Contributing Factors of Cognitive Decline
Loneliness accelerates cognitive decline in older adults, says a research team presenting at the Alzheimer’s Association International Conference in Washington, D.C. The findings build on recent research indicating that late-life depression is linked with an increased incidence of Alzheimer’s disease. Researchers from the Brigham and Women’s Hospital and Harvard Medical School reviewed data for more than 8,300 adults age 65 and older participating in the U.S. Health and Retirement Study from 1998 to 2010. Study participants were assessed every two years across a range of factors. These factors included levels of depression, loneliness, memory, cognitive function and social network status. About 1,400 of the participants (17%) reported loneliness at the start of the study. Roughly half of that group also reported clinically significant depression.

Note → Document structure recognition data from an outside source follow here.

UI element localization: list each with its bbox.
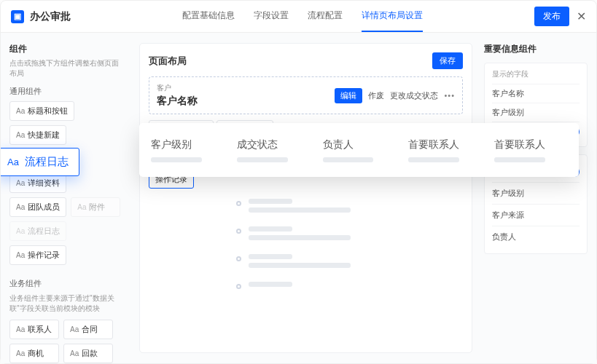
field-item-customer-name[interactable]: 客户名称 (492, 84, 580, 103)
chip-team-members[interactable]: Aa团队成员 (9, 197, 66, 217)
record-header-block[interactable]: 客户 客户名称 编辑 作废 更改成交状态 ••• (149, 76, 463, 114)
tab-basic-config[interactable]: 配置基础信息 (182, 1, 235, 32)
field-item2-owner[interactable]: 负责人 (492, 226, 580, 248)
tab-detail-layout[interactable]: 详情页布局设置 (362, 1, 423, 32)
component-sidebar: 组件 点击或拖拽下方组件调整右侧页面布局 通用组件 Aa标题和按钮 Aa快捷新建… (1, 33, 130, 363)
float-field-primary-contact-1: 首要联系人 (408, 138, 481, 162)
app-logo-icon: ▣ (11, 10, 24, 23)
change-status-button[interactable]: 更改成交状态 (390, 90, 438, 101)
float-field-deal-status: 成交状态 (237, 138, 310, 162)
rightbar-section-label: 显示的字段 (492, 69, 580, 79)
rightbar: 重要信息组件 显示的字段 客户名称 客户级别 客户来源 客户名称 客户级别 客户… (481, 33, 596, 363)
chip-dragging-flow-log[interactable]: Aa 流程日志 (1, 148, 79, 176)
void-button[interactable]: 作废 (368, 90, 384, 101)
float-field-level: 客户级别 (151, 138, 224, 162)
timeline (149, 199, 463, 290)
float-field-owner: 负责人 (323, 138, 396, 162)
chip-payment[interactable]: Aa回款 (63, 344, 113, 363)
section-biz-label: 业务组件 (9, 278, 122, 289)
app-title: 办公审批 (30, 10, 71, 23)
field-item2-customer-source[interactable]: 客户来源 (492, 204, 580, 226)
sidebar-desc: 点击或拖拽下方组件调整右侧页面布局 (9, 58, 122, 79)
chip-attachments[interactable]: Aa附件 (71, 197, 120, 217)
more-icon[interactable]: ••• (444, 91, 455, 100)
chip-opportunity[interactable]: Aa商机 (9, 344, 59, 363)
chip-title-buttons[interactable]: Aa标题和按钮 (9, 101, 74, 121)
main-canvas: 页面布局 保存 客户 客户名称 编辑 作废 更改成交状态 ••• (130, 33, 481, 363)
header-tabs: 配置基础信息 字段设置 流程配置 详情页布局设置 (182, 1, 423, 32)
chip-operation-log[interactable]: Aa操作记录 (9, 245, 66, 265)
header: ▣ 办公审批 配置基础信息 字段设置 流程配置 详情页布局设置 发布 ✕ (1, 1, 596, 33)
tab-flow-config[interactable]: 流程配置 (308, 1, 343, 32)
float-field-primary-contact-2: 首要联系人 (494, 138, 567, 162)
save-button[interactable]: 保存 (432, 52, 463, 69)
tab-field-settings[interactable]: 字段设置 (254, 1, 289, 32)
record-entity-label: 客户 (157, 83, 198, 93)
panel-title: 页面布局 (149, 55, 187, 68)
publish-button[interactable]: 发布 (534, 7, 569, 26)
chip-flow-log[interactable]: Aa流程日志 (9, 221, 66, 241)
close-icon[interactable]: ✕ (577, 9, 586, 23)
chip-contacts[interactable]: Aa联系人 (9, 320, 59, 339)
chip-quick-create[interactable]: Aa快捷新建 (9, 125, 66, 145)
sidebar-title: 组件 (9, 43, 122, 55)
record-name: 客户名称 (157, 95, 198, 108)
chip-detail-info[interactable]: Aa详细资料 (9, 173, 66, 193)
timeline-dot-icon (236, 256, 241, 261)
floating-fields-card[interactable]: 客户级别 成交状态 负责人 首要联系人 首要联系人 (139, 123, 579, 177)
timeline-dot-icon (236, 201, 241, 206)
edit-button[interactable]: 编辑 (335, 88, 362, 103)
rightbar-title: 重要信息组件 (484, 43, 588, 55)
section-common-label: 通用组件 (9, 86, 122, 97)
timeline-dot-icon (236, 284, 241, 289)
timeline-dot-icon (236, 229, 241, 234)
text-icon: Aa (7, 157, 19, 167)
chip-contracts[interactable]: Aa合同 (63, 320, 113, 339)
field-item2-customer-level[interactable]: 客户级别 (492, 182, 580, 204)
field-item-customer-level[interactable]: 客户级别 (492, 103, 580, 122)
section-biz-desc: 业务组件主要来源于通过"数据关联"字段关联当前模块的模块 (9, 293, 122, 314)
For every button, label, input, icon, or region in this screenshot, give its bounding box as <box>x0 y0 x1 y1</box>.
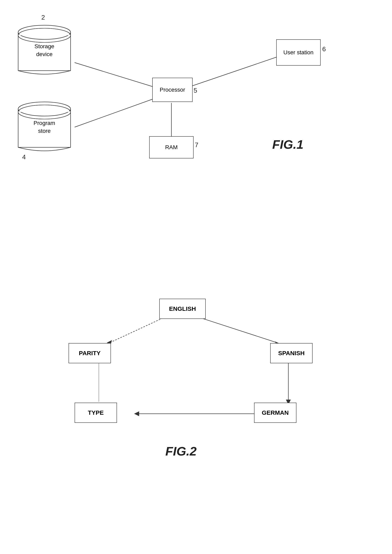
spanish-label: SPANISH <box>278 350 304 357</box>
storage-device-label: Storagedevice <box>16 42 73 58</box>
storage-device-cylinder: Storagedevice <box>16 20 73 77</box>
program-store-cylinder: Programstore <box>16 97 73 153</box>
processor-label: Processor <box>160 86 185 93</box>
diagram-container: Storagedevice 2 Programstore 4 Processor… <box>0 0 392 554</box>
english-box: ENGLISH <box>159 299 206 319</box>
ref-num-5: 5 <box>194 87 197 94</box>
ref-num-6: 6 <box>322 45 326 53</box>
fig2-title: FIG.2 <box>165 444 197 458</box>
english-label: ENGLISH <box>169 305 196 312</box>
type-box: TYPE <box>75 403 117 423</box>
processor-box: Processor <box>152 78 193 102</box>
german-label: GERMAN <box>262 409 288 416</box>
svg-line-0 <box>75 63 153 87</box>
ram-label: RAM <box>165 144 178 151</box>
parity-label: PARITY <box>79 350 101 357</box>
type-label: TYPE <box>88 409 104 416</box>
lines-overlay <box>0 0 392 554</box>
svg-line-2 <box>189 57 278 87</box>
spanish-box: SPANISH <box>270 343 313 363</box>
svg-line-1 <box>75 99 153 127</box>
german-box: GERMAN <box>254 403 296 423</box>
svg-line-6 <box>198 317 278 343</box>
svg-marker-11 <box>134 411 139 416</box>
parity-box: PARITY <box>69 343 111 363</box>
user-station-label: User station <box>283 49 313 56</box>
program-store-label: Programstore <box>16 119 73 135</box>
ram-box: RAM <box>149 136 194 158</box>
ref-num-2: 2 <box>41 14 45 21</box>
fig1-title: FIG.1 <box>272 137 303 151</box>
user-station-box: User station <box>276 39 321 65</box>
ref-num-4: 4 <box>22 153 26 161</box>
ref-num-7: 7 <box>195 141 198 149</box>
svg-line-4 <box>109 317 165 343</box>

Loneliness Leads to Faster Cognitive Decline
Over the 12-year study, participants reporting loneliness experienced 20% faster cognitive decline than other participants. This result held true regardless of factors like demographics, socioeconomic status and the presence of other debilitating health conditions. Higher levels of depression also correlated significantly with more rapid cognitive decline.
“Our study suggests that even one or two depressive symptoms – particularly loneliness – is associated with an increased rate of cognitive decline over 12 years,” said Nancy J. Donovan, MD, of the Brigham and Women’s Hospital. “We found that lonely people decline cognitively at a faster rate than people who report more satisfying social networks and connections.”
The researchers also evaluated the possibility that reduced cognitive function might lead to greater loneliness. However, there was no evidence to support a link in that direction.
The research adds to a growing chorus of studies pointing to loneliness as a major contributing factor in a number of mental and physiological health conditions.
“Although loneliness and depression appear closely linked, loneliness may, by itself, have effects on cognitive decline. This is important to know as we develop treatments to enhance cognitive health and quality of life for older adults,” added Donovan.